All your windows switch to full screen, although you can drag things around so you can have two windows side by side (but not three). And you get the same interface when you plug a screen and keyboard into a Windows 10 phone – the Start screen to launch apps, the back button and task switcher to navigate between them, and universal apps will use the interface they'd have if you were running on a PC.
Settings and control panel
The Windows 8 Settings app has taken over many more of the settings that used to be in Control Panel, and it has a Control Panel-style interface with icons to navigate with. But the old Control Panel interface is still there, for settings that aren't in the new Settings app (or if you're just used to finding things there).
Say Hello to your PC
As well as the usual fingerprint scanning support, Windows 10 can use your face or your iris to log you on to your PC. Windows Hello will work with existing fingerprint readers, but it needs a new 3D infrared camera in your PC to use your face – it needs the infrared to know that you're alive and the 3D camera to get the contours of your face, so it doesn't work if someone holds up a photo or wears a mask.

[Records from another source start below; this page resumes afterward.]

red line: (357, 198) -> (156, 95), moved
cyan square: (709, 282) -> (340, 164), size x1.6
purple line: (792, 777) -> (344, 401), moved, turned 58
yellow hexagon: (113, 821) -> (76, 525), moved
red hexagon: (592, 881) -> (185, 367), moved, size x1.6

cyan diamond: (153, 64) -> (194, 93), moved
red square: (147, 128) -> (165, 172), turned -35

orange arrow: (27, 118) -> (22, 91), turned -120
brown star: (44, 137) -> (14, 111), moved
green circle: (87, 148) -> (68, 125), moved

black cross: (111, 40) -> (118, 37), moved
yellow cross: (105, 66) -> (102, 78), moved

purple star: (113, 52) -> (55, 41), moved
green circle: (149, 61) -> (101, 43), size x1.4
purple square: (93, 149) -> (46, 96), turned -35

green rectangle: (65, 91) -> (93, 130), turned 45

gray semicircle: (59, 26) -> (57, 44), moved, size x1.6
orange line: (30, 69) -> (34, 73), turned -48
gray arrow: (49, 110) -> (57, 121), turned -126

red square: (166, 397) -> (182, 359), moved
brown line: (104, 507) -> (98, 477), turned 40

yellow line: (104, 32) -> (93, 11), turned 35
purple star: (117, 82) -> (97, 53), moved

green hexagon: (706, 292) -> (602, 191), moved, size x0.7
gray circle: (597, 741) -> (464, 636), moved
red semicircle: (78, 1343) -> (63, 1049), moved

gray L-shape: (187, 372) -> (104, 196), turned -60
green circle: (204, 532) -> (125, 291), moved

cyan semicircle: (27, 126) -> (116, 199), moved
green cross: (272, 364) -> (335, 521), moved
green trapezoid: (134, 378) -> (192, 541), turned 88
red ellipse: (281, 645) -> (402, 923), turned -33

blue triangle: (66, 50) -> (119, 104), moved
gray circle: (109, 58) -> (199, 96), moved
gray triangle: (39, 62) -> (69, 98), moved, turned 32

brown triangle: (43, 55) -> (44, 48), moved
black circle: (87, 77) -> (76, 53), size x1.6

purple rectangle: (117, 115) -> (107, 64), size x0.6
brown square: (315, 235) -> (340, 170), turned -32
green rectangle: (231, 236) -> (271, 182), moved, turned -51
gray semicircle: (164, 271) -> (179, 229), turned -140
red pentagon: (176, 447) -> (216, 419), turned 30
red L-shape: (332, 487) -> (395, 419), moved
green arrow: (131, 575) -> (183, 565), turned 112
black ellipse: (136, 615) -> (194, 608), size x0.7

So far there are only a few notebooks from Asus, HP, and Dell that have the right camera, and an all-in-one PC from Lenovo. Once you log in with Hello, Windows can do secure authentication with sites and apps that use the FIDO standard (and with Azure Active Directory) instead of you typing in a password.
DirectX 12
Windows 10 includes the latest version of Microsoft's graphics API – which has major performance improvements but will also work with many existing graphics cards. That's not just good news for gamers; it will speed up any Direct3D apps that are written to DirectX 12, which will include CAD software and other demanding graphics tools.
Phone Companion
Windows 10 includes a new app to help you get your phone set up to work with your PC and with any Microsoft services you use – like Cortana, Skype, Office and OneDrive. So you can plug in an iPhone and set it up to back up photos to OneDrive or get your Xbox Music tracks on an Android phone.
Support is right there
Open the new Contact Support app in Windows 10 to find online tips or chat with Microsoft support online if you get stuck. And if you're really stumped, everyone who upgrades to Windows 10 gets a free 15 minute support phone call to Microsoft.
Windows 10 is free - but not for business
If you get your copy of Windows through a volume licence for business, you'll carry on paying for it. If you have Windows 7, 8 or 8.1 – even the Pro versions, as long as you bought them some other way than through a volume licence – you'll get a free upgrade to Windows 10 in the first year.
And if you're prepared to always use the preview builds in the Windows Insider program you should be able to carry on using Windows 10 without paying for it – it will work but you won't have a proper product key that entitles you to upgrades and support, and stops you getting into trouble with the auditors.